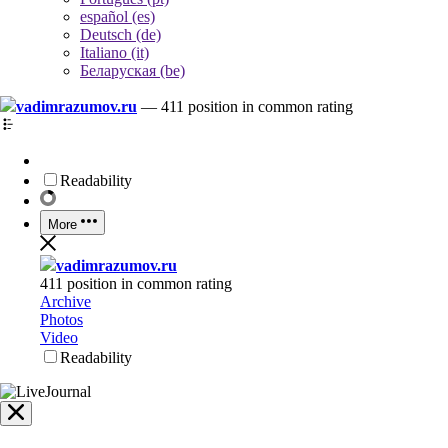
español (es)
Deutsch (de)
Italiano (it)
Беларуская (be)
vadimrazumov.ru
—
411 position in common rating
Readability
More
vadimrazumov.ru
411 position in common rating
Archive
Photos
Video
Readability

▬▬▬▬▬▬

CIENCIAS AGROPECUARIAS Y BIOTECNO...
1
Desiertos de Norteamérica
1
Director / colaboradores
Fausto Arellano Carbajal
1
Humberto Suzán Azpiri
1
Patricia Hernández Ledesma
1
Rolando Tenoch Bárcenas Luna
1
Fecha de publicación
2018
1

▬▬▬▬▬▬

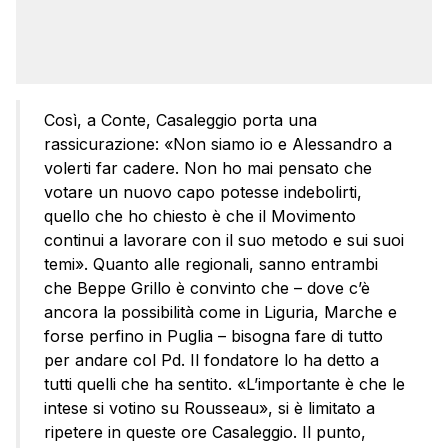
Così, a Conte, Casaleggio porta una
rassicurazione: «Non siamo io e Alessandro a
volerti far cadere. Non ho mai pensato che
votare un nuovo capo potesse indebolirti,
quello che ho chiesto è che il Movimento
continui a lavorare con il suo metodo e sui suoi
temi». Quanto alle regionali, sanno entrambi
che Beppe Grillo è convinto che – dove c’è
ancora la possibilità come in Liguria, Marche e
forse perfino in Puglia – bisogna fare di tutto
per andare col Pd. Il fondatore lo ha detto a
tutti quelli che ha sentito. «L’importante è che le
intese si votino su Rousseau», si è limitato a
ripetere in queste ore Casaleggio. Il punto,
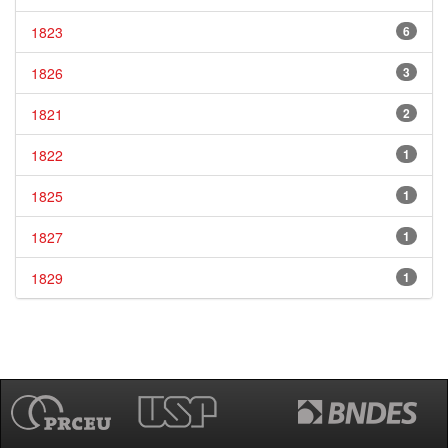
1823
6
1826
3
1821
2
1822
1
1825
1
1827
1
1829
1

▬▬▬▬▬▬

Where the word "Casaleggio" shows up in a line of the entries above, copy that line.

RESPONSE TO THE EXERCISE ▸
Così, a Conte, Casaleggio porta una
ripetere in queste ore Casaleggio. Il punto,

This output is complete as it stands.